What you have to do | Write out exactly the lines running from the one with "Nunasjoen silloilla" to the end of the data, including both of those lines and excluding pictures.

(Transcribed page contents)
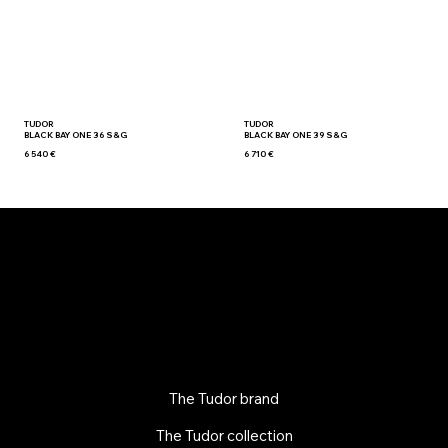
TUDOR
TUDOR
BLACK BAY ONE 36 S&G
BLACK BAY ONE 39 S&G
6 540 €
6 710 €
The Tudor brand
The Tudor collection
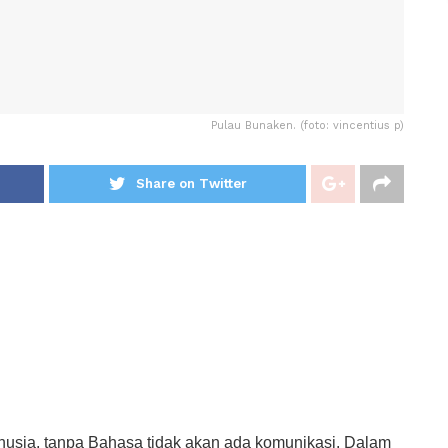
Pulau Bunaken. (foto: vincentius p)
Share on Twitter
usia, tanpa Bahasa tidak akan ada komunikasi. Dalam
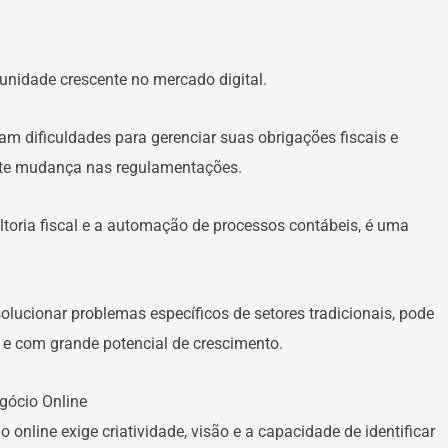
nidade crescente no mercado digital.
m dificuldades para gerenciar suas obrigações fiscais e
ante mudança nas regulamentações.
ltoria fiscal e a automação de processos contábeis, é uma
solucionar problemas específicos de setores tradicionais, pode
s e com grande potencial de crescimento.
gócio Online
online exige criatividade, visão e a capacidade de identificar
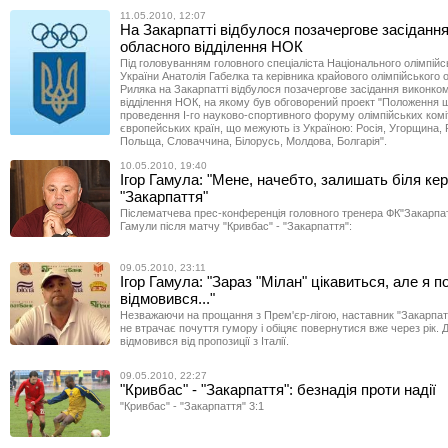
11.05.2010, 12:07
На Закарпатті відбулося позачергове засіданн
обласного відділення НОК
Під головуванням головного спеціаліста Національного олімпійс
України Анатолія Габелка та керівника крайового олімпійського 
Риляка на Закарпатті відбулося позачергове засідання виконко
відділення НОК, на якому був обговорений проект "Положення 
проведення І-го науково-спортивного форуму олімпійських комі
європейських країн, що межують із Україною: Росія, Угорщина, 
Польща, Словаччина, Білорусь, Молдова, Болгарія".
10.05.2010, 19:40
Ігор Гамула: "Мене, начебто, залишать біля ке
"Закарпаття"
Післематчева прес-конференція головного тренера ФК"Закарпат
Гамули після матчу "Кривбас" - "Закарпаття":
09.05.2010, 23:11
Ігор Гамула: "Зараз "Мілан" цікавиться, але я п
відмовився..."
Незважаючи на прощання з Прем'єр-лігою, наставник "Закарпат
не втрачає почуття гумору і обіцяє повернутися вже через рік. Д
відмовився від пропозиції з Італії.
09.05.2010, 22:27
"Кривбас" - "Закарпаття": безнадія проти надії
"Кривбас" - "Закарпаття" 3:1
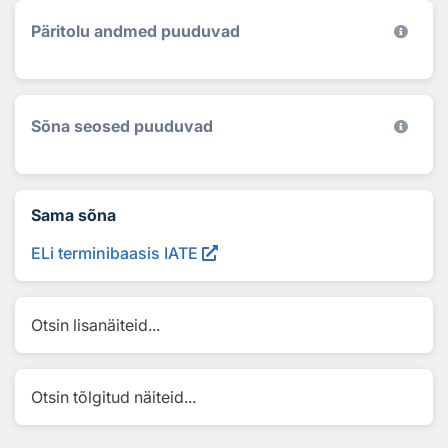
Päritolu andmed puuduvad
Sõna seosed puuduvad
Sama sõna
ELi terminibaasis IATE
Otsin lisanäiteid...
Otsin tõlgitud näiteid...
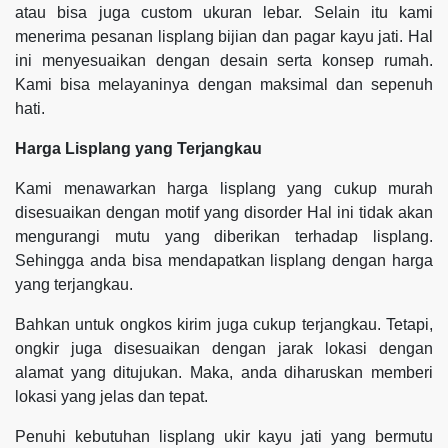
atau bisa juga custom ukuran lebar. Selain itu kami
menerima pesanan lisplang bijian dan pagar kayu jati. Hal
ini menyesuaikan dengan desain serta konsep rumah.
Kami bisa melayaninya dengan maksimal dan sepenuh
hati.
Harga Lisplang yang Terjangkau
Kami menawarkan harga lisplang yang cukup murah
disesuaikan dengan motif yang disorder Hal ini tidak akan
mengurangi mutu yang diberikan terhadap lisplang.
Sehingga anda bisa mendapatkan lisplang dengan harga
yang terjangkau.
Bahkan untuk ongkos kirim juga cukup terjangkau. Tetapi,
ongkir juga disesuaikan dengan jarak lokasi dengan
alamat yang ditujukan. Maka, anda diharuskan memberi
lokasi yang jelas dan tepat.
Penuhi kebutuhan lisplang ukir kayu jati yang bermutu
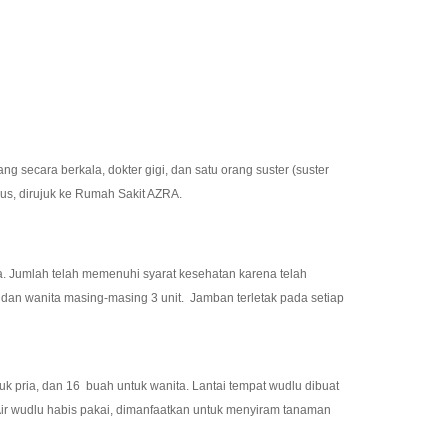
cara berkala, dokter gigi, dan satu orang suster (suster
ius, dirujuk ke Rumah Sakit AZRA.
ta. Jumlah telah memenuhi syarat kesehatan karena telah
 dan wanita masing-masing 3 unit. Jamban terletak pada setiap
 pria, dan 16 buah untuk wanita. Lantai tempat wudlu dibuat
Air wudlu habis pakai, dimanfaatkan untuk menyiram tanaman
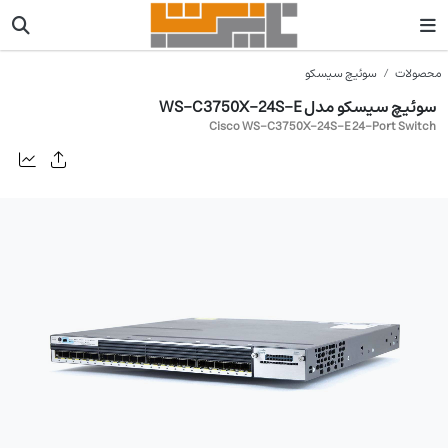
محصولات
سوئیچ سیسکو
سوئیچ سیسکو مدل WS-C3750X-24S-E
Cisco WS-C3750X-24S-E 24-Port Switch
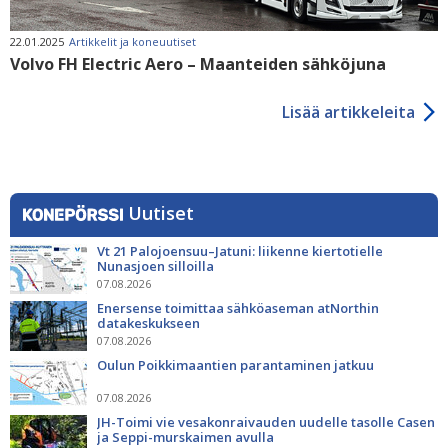
22.01.2025
Artikkelit ja koneuutiset
Volvo FH Electric Aero – Maanteiden sähköjuna
Lisää artikkeleita
Uutiset
Vt 21 Palojoensuu–Jatuni: liikenne kiertotielle
Nunasjoen silloilla
07.08.2026
Enersense toimittaa sähköaseman atNorthin
datakeskukseen
07.08.2026
Oulun Poikkimaantien parantaminen jatkuu
07.08.2026
JH-Toimi vie vesakonraivauden uudelle tasolle Casen
ja Seppi-murskaimen avulla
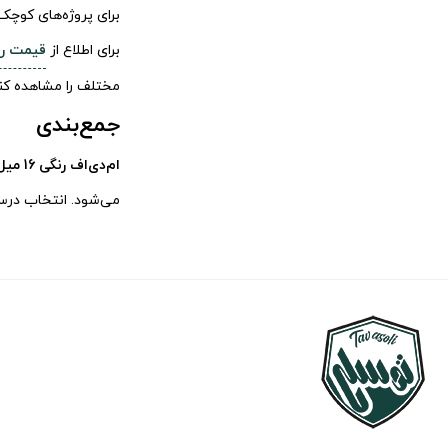
برای پروژه‌های کوچک
برای اطلاع از
قیمت رو
مختلف را مشاهده کن
جمع‌بندی
ام‌دی‌اف رنگی 16 میل
می‌شود. انتخاب درس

Task response |
Nunasjoen silloilla
07.08.2026
Enersense toimittaa sähköaseman atNorthin
datakeskukseen
07.08.2026
Oulun Poikkimaantien parantaminen jatkuu
07.08.2026
JH-Toimi vie vesakonraivauden uudelle tasolle Casen
ja Seppi-murskaimen avulla
برای پروژه‌های کوچک
برای اطلاع از
قیمت رو
مختلف را مشاهده کن
جمع‌بندی
ام‌دی‌اف رنگی 16 میل
می‌شود. انتخاب درس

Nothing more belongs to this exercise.